WASHINGTON (Reuters) - Five former employees of the U.S. defense contractor Blackwater Worldwide were indicted on Friday, including its former president Gary Jackson, on several weapons charges and making false statements.
They were accused of skirting federal firearms laws and misrepresenting the weapons they were buying and the identities of the purchasers. This included a case in which weapons were given to Jordanian officials in hopes of winning their business, while it was stated they were bought by employees.
Also charged in the 15-count indictment were the company’s former general counsel Andrew Howell, former executive vice president William Mathews, former vice president of logistics and procurement Ana Bundy, and former armorer Ronald Slezak.
Blackwater, which has changed its name to Xe Services, has faced intense scrutiny for its security work in Iraq and Afghanistan. Some of its guards were accused of wrongly killing Iraqi civilians in 2007 while protecting U.S. diplomats there.
In the Jordanian case, King Abdullah visited Blackwater’s training facility in North Carolina as the company tried to win a lucrative contract for building and running a training center, according to prosecutors and the indictment.
He and his entourage were presented with five firearms as gifts “to gain favor,” the indictment said.

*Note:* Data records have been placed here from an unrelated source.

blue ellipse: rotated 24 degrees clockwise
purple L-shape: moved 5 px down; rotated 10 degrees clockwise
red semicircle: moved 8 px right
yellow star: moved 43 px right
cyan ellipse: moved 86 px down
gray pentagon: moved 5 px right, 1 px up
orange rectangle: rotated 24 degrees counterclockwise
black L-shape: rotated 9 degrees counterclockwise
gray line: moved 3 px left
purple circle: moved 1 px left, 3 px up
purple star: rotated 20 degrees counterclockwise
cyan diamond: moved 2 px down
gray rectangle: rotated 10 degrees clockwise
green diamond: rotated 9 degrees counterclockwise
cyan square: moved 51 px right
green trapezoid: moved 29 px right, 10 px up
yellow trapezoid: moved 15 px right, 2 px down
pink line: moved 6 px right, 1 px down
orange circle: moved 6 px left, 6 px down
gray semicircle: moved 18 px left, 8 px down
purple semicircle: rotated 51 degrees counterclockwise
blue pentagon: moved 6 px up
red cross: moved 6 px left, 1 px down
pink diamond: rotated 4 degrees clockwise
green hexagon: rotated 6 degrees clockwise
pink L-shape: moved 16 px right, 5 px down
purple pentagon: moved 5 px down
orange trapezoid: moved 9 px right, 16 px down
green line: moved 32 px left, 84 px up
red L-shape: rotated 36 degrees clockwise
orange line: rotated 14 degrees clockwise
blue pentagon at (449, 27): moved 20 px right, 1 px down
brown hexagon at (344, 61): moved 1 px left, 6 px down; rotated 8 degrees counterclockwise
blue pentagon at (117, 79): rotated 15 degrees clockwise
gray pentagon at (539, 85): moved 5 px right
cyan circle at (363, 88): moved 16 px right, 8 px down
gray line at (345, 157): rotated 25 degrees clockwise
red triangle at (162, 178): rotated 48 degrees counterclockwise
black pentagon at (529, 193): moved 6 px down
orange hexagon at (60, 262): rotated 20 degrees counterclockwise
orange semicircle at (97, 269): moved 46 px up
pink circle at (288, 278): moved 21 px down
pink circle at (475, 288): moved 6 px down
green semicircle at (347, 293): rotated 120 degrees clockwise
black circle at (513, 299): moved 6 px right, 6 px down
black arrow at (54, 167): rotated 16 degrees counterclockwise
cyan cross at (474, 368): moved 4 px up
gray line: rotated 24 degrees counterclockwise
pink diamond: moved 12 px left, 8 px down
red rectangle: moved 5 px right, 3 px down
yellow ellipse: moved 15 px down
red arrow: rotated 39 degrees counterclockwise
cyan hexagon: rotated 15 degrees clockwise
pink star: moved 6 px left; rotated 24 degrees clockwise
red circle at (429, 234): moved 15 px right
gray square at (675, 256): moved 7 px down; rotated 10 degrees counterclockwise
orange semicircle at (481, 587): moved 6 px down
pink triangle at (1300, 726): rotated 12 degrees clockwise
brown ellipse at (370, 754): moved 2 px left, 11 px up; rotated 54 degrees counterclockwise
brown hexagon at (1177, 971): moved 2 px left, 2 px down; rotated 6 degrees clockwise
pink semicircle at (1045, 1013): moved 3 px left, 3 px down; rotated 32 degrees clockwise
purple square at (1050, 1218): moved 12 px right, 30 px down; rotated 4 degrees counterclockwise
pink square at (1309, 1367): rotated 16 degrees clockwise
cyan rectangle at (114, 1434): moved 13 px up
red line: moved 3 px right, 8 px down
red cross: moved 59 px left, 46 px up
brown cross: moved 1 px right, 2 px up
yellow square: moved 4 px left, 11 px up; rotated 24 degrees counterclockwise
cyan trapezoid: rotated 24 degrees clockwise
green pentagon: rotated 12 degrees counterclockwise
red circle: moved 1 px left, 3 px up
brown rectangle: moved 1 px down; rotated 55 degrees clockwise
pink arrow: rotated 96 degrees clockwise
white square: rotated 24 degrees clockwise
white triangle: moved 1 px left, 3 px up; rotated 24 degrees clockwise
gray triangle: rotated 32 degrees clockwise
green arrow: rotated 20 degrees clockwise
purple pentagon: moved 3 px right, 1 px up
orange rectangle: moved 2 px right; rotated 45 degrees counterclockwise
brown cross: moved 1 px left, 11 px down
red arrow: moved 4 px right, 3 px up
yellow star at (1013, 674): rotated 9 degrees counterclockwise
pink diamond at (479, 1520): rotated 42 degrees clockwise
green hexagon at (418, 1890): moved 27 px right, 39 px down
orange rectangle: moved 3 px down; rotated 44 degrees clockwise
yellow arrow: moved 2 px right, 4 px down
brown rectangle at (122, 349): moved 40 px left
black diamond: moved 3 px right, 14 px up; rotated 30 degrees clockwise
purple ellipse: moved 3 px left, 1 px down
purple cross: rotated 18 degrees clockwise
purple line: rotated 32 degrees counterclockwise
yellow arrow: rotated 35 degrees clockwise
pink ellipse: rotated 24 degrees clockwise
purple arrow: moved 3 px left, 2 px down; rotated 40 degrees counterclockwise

When the company could not account for the weapons, Jackson allegedly directed employees to fill out the necessary forms to show that Blackwater employees had bought the guns for their own use.
The Justice Department said that there was no wrongdoing by the Jordanian government or its officials and said the country provided assistance in the investigation.
The group also was accused of amassing some 227 short barrels for M4 rifles for their work in Afghanistan and Iraq but U.S. law limits such weapons. Prosecutors said the group allegedly arranged straw purchases to evade detection.
It was not immediately clear whether the five individuals had retained lawyers.
A spokesman for Xe Services said it was aware of the charges and that the company has fully cooperated with the Justice Department’s investigation.
“Given the pending criminal charges, the company will not comment further,” said Mark Corallo, the spokesman for the company.